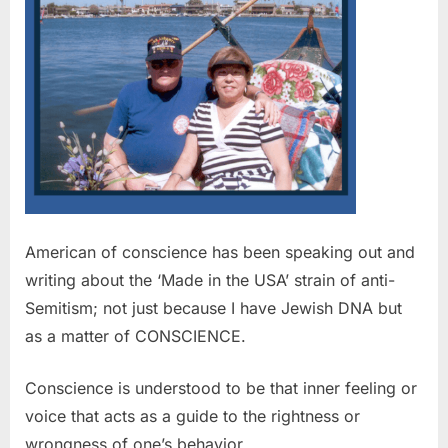
American of conscience has been speaking out and
writing about the ‘Made in the USA’ strain of anti-
Semitism; not just because I have Jewish DNA but
as a matter of CONSCIENCE.
Conscience is understood to be that inner feeling or
voice that acts as a guide to the rightness or
wrongness of one’s behavior.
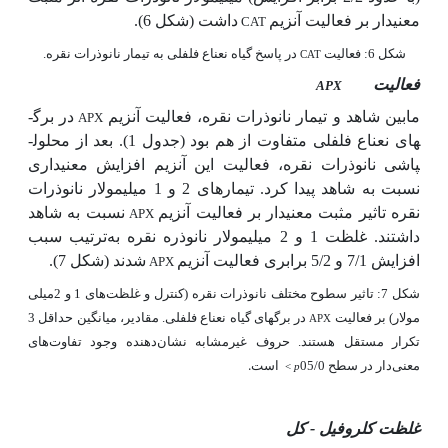
داشت (شکل 6).
معنی­دار بر فعالیت آنزیم
CAT
در پاسخ گیاه نعناع فلفلی به تیمار نانوذرات نقره.
شکل 6: فعالیت
CAT
فعالیت
APX
در برگ­
مابین شاهد و تیمار نانوذرات نقره، فعالیت آنزیم
APX
های نعناع فلفلی متفاوت از هم بود (جدول 1). بعد از محلول­
پاشی نانوذرات نقره، فعالیت این آنزیم افزایش معنی­داری
نسبت به شاهد پیدا کرد. تیمارهای 2 و 1 میلی­مولار نانوذرات
نسبت به شاهد
نقره تاثیر مثبت معنی­دار بر فعالیت آنزیم
APX
ترتیب سبب
غلظت 1 و 2 میلی­مولار نانوذره نقره به
داشتند.
(شکل 7).
شدند
فعالیت آنزیم
افزایش 7/1 و 5/2 برابری
APX
شکل 7: تاثیر سطوح مختلف نانوذرات نقره (کنترل و غلظت‌های 1 و 2میلی
در برگ­های گیاه نعناع فلفلی. مقادیر، میانگین حداقل 3
مولار) بر فعالیت
APX
تکرار مستقل هستند. حروف غیرمشابه نشان‌دهنده وجود تفاوت‌های
است.
معنی‌دار در سطح 05/0
<
p
غلظت کلروفیل - کل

========

* **Activity**: Write out all of the data above exactly, pictures excluded.

* **Task response**:
American of conscience has been speaking out and
writing about the ‘Made in the USA’ strain of anti-
Semitism; not just because I have Jewish DNA but
as a matter of CONSCIENCE.
Conscience is understood to be that inner feeling or
voice that acts as a guide to the rightness or
wrongness of one’s behavior.
داشت (شکل 6).
معنی­دار بر فعالیت آنزیم
CAT
در پاسخ گیاه نعناع فلفلی به تیمار نانوذرات نقره.
شکل 6: فعالیت
CAT
فعالیت
APX
در برگ­
مابین شاهد و تیمار نانوذرات نقره، فعالیت آنزیم
APX
های نعناع فلفلی متفاوت از هم بود (جدول 1). بعد از محلول­
پاشی نانوذرات نقره، فعالیت این آنزیم افزایش معنی­داری
نسبت به شاهد پیدا کرد. تیمارهای 2 و 1 میلی­مولار نانوذرات
نسبت به شاهد
نقره تاثیر مثبت معنی­دار بر فعالیت آنزیم
APX
ترتیب سبب
غلظت 1 و 2 میلی­مولار نانوذره نقره به
داشتند.
(شکل 7).
شدند
فعالیت آنزیم
افزایش 7/1 و 5/2 برابری
APX
شکل 7: تاثیر سطوح مختلف نانوذرات نقره (کنترل و غلظت‌های 1 و 2میلی
در برگ­های گیاه نعناع فلفلی. مقادیر، میانگین حداقل 3
مولار) بر فعالیت
APX
تکرار مستقل هستند. حروف غیرمشابه نشان‌دهنده وجود تفاوت‌های
است.
معنی‌دار در سطح 05/0
<
p
غلظت کلروفیل - کل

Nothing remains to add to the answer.